I should be on my way to campus right now. I have documents to code and lit reviews to write. But instead I’m laying in bed wrapped in a towel; drops of water from my hair mingling with my tears making it difficult to see the computer screen. I dont cry often anymore, better living through chemistry and all that, but today i can’t seem to stop.
It started in the shower, which really is the best place for tears, warm comforting water and seclusion all in one. I was suddenly hit with memories of 16 years ago. 16 years ago I was pregnant. 16 years ago give or take a few weeks I was sitting down with my parents, my then boyfriend, and his parents. 16 years ago I was naive and full of hope. I had hope that by the end of that sit down someone would have given me a way. A way to parent my baby. Someone, any one, was supposed to tell me how I could do it. Instead I was told I was being childish. I was called selfish. I was reminded about how there are people out there who deserved a baby. People who deserved my baby. I didn’t consciously see the implication that I wasn’t one of those people who deserved my baby, but I internalized it. I internalized it fully.
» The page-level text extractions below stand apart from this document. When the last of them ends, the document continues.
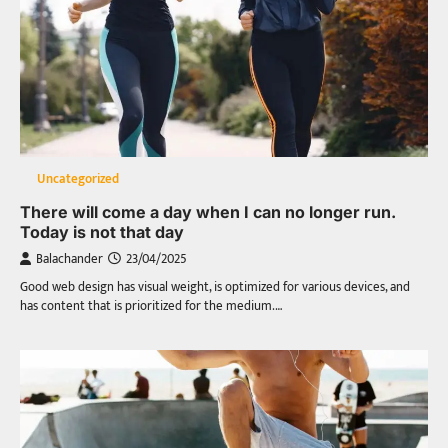
Uncategorized
There will come a day when I can no longer run.
Today is not that day
Balachander
23/04/2025
Good web design has visual weight, is optimized for various devices, and
has content that is prioritized for the medium.…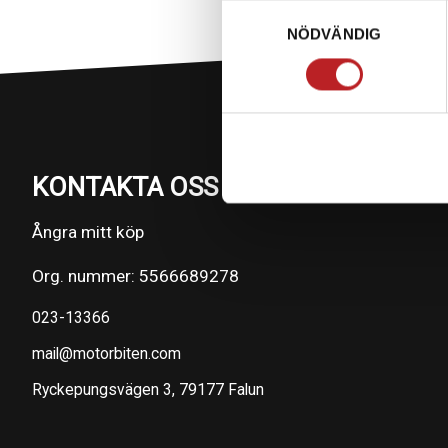
Samtyckesval
NÖDVÄNDIG
KONTAKTA OSS PÅ MOTORBITEN
Ångra mitt köp
Org. nummer: 5566689278
023-13366
mail@motorbiten.com
Ryckepungsvägen 3, 79177 Falun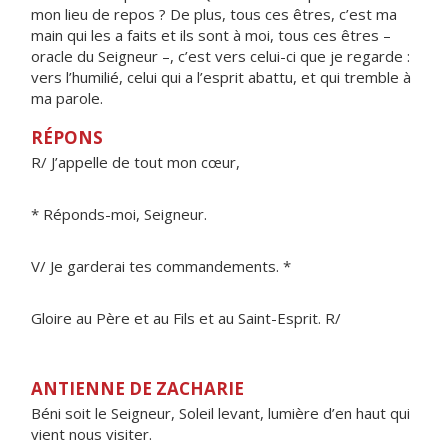
mon lieu de repos ? De plus, tous ces êtres, c’est ma
main qui les a faits et ils sont à moi, tous ces êtres –
oracle du Seigneur –, c’est vers celui-ci que je regarde :
vers l’humilié, celui qui a l’esprit abattu, et qui tremble à
ma parole.
RÉPONS
R/ J’appelle de tout mon cœur,
* Réponds-moi, Seigneur.
V/ Je garderai tes commandements. *
Gloire au Père et au Fils et au Saint-Esprit. R/
ANTIENNE DE ZACHARIE
Béni soit le Seigneur, Soleil levant, lumière d’en haut qui
vient nous visiter.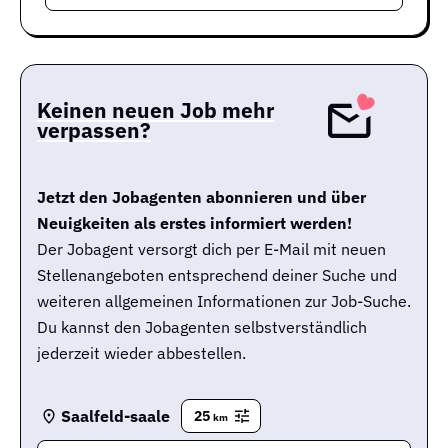
Keinen neuen Job mehr
verpassen?
Jetzt den Jobagenten abonnieren und über
Neuigkeiten als erstes informiert werden!
Der Jobagent versorgt dich per E-Mail mit neuen
Stellenangeboten entsprechend deiner Suche und
weiteren allgemeinen Informationen zur Job-Suche.
Du kannst den Jobagenten selbstverständlich
jederzeit wieder abbestellen.
Saalfeld-saale
25
km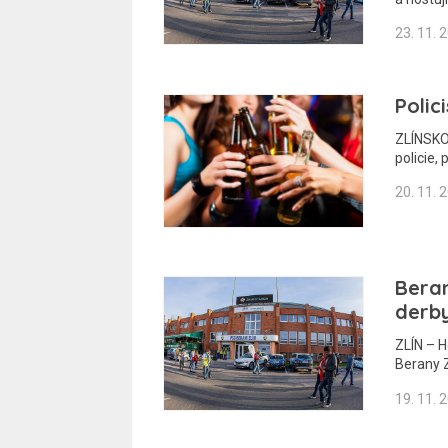
23. 11. 
Polic
ZLÍNSKO 
policie,
20. 11. 
Beran
derby
ZLÍN – H
Berany 
19. 11. 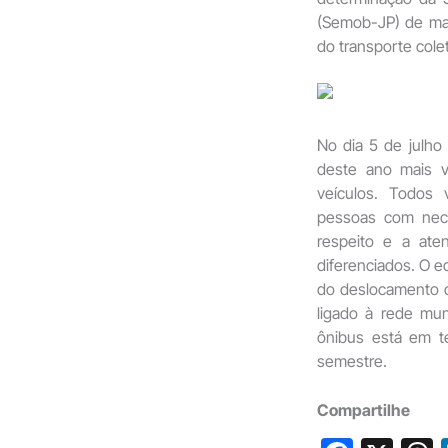
(Semob-JP) de man
do transporte colet
No dia 5 de julho
deste ano mais v
veículos. Todos
pessoas com nec
respeito e a ate
diferenciados. O 
do deslocamento d
ligado à rede mu
ônibus está em t
semestre.
Compartilhe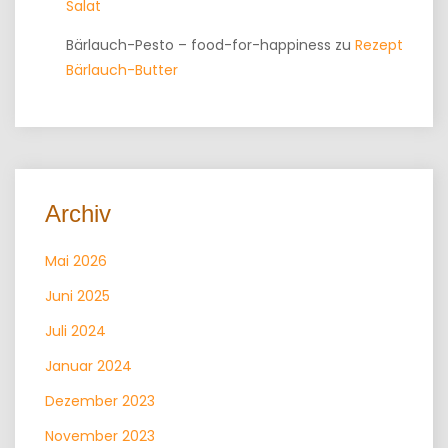
Salat
Bärlauch-Pesto – food-for-happiness
zu
Rezept
Bärlauch-Butter
Archiv
Mai 2026
Juni 2025
Juli 2024
Januar 2024
Dezember 2023
November 2023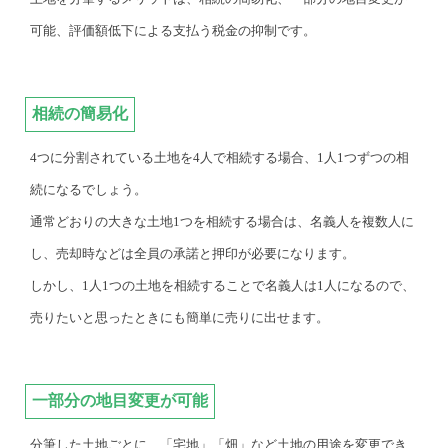
可能、評価額低下による支払う税金の抑制です。
相続の簡易化
4つに分割されている土地を4人で相続する場合、1人1つずつの相
続になるでしょう。
通常どおりの大きな土地1つを相続する場合は、名義人を複数人に
し、売却時などは全員の承諾と押印が必要になります。
しかし、1人1つの土地を相続することで名義人は1人になるので、
売りたいと思ったときにも簡単に売りに出せます。
一部分の地目変更が可能
分筆した土地ごとに、「宅地」「畑」など土地の用途を変更でき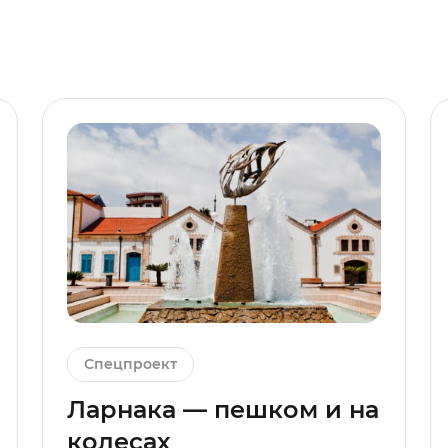
Спецпроект
Ларнака — пешком и на
колесах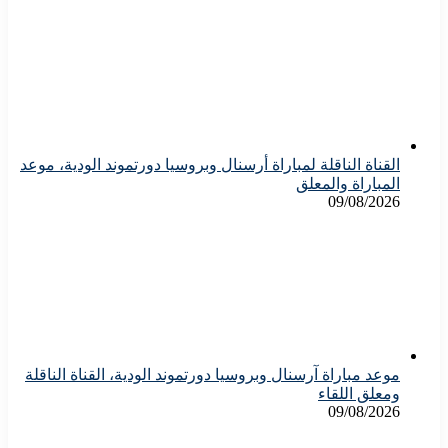
القناة الناقلة لمباراة أرسنال وبروسيا دورتموند الودية، موعد
المباراة والمعلق
09/08/2026
موعد مباراة آرسنال وبروسيا دورتموند الودية، القناة الناقلة
ومعلق اللقاء
09/08/2026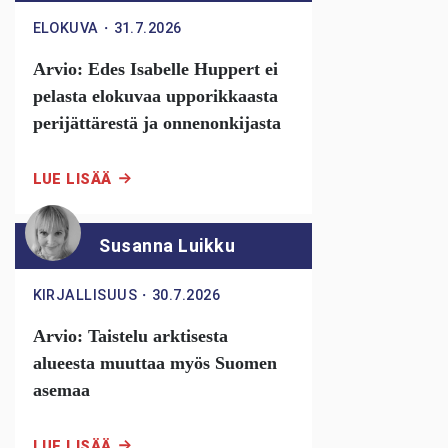
ELOKUVA
・
31.7.2026
Arvio: Edes Isabelle Huppert ei
pelasta elokuvaa upporikkaasta
perijättärestä ja onnenonkijasta
LUE LISÄÄ
Susanna Luikku
KIRJALLISUUS
・
30.7.2026
Arvio: Taistelu arktisesta
alueesta muuttaa myös Suomen
asemaa
LUE LISÄÄ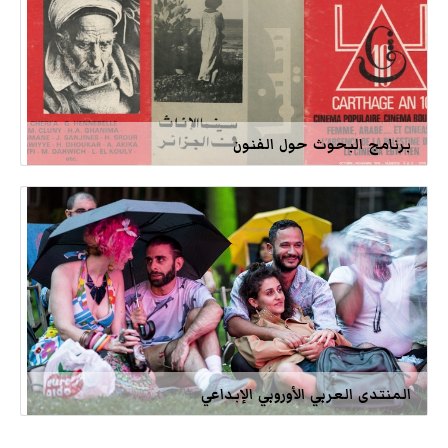
برنامج البحوث حول الفنون
المنتدى العربي الأوروبي الإبداعي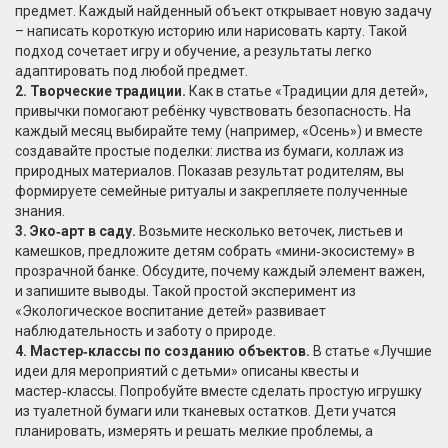
предмет. Каждый найденный объект открывает новую задачу
– написать короткую историю или нарисовать карту. Такой
подход сочетает игру и обучение, а результаты легко
адаптировать под любой предмет.
2. Творческие традиции.
Как в статье «Традиции для детей»,
привычки помогают ребёнку чувствовать безопасность. На
каждый месяц выбирайте тему (например, «Осень») и вместе
создавайте простые поделки: листва из бумаги, коллаж из
природных материалов. Показав результат родителям, вы
формируете семейные ритуалы и закрепляете полученные
знания.
3. Эко‑арт в саду.
Возьмите несколько веточек, листьев и
камешков, предложите детям собрать «мини‑экосистему» в
прозрачной банке. Обсудите, почему каждый элемент важен,
и запишите выводы. Такой простой эксперимент из
«Экологическое воспитание детей» развивает
наблюдательность и заботу о природе.
4. Мастер‑классы по созданию объектов.
В статье «Лучшие
идеи для мероприятий с детьми» описаны квесты и
мастер‑классы. Попробуйте вместе сделать простую игрушку
из туалетной бумаги или тканевых остатков. Дети учатся
планировать, измерять и решать мелкие проблемы, а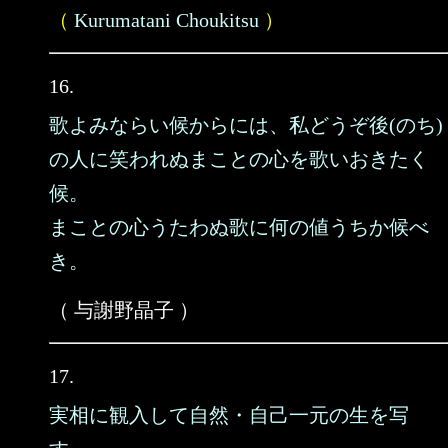
（
Kurumatani Choukitsu
）
16.
歌よみならい候からには、私どうぞ後(のち)
の人に笑われぬまことの心を歌いおきたく
候。
まことの心うたわぬ歌に何の値うちか候べ
き。
（ 与謝野晶子 ）
17.
実相に観入して自然・自己一元の生を写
I also remember being told that someday, someday when I was ready, I’d get to have a “baby of my own” as if the one I was carrying already wasn’t. I hate every single person who has ever uttered those words to me. I want to send hate mail to my former boyfriend’s family. I want to yell at my parents. I want to punch the facilitator in the face. Because someday is here. Someday is today. And still I dont get to have, “a baby of my own” still I am not one of those deserving of a baby.
I listened to them then and am reaping my punishment now.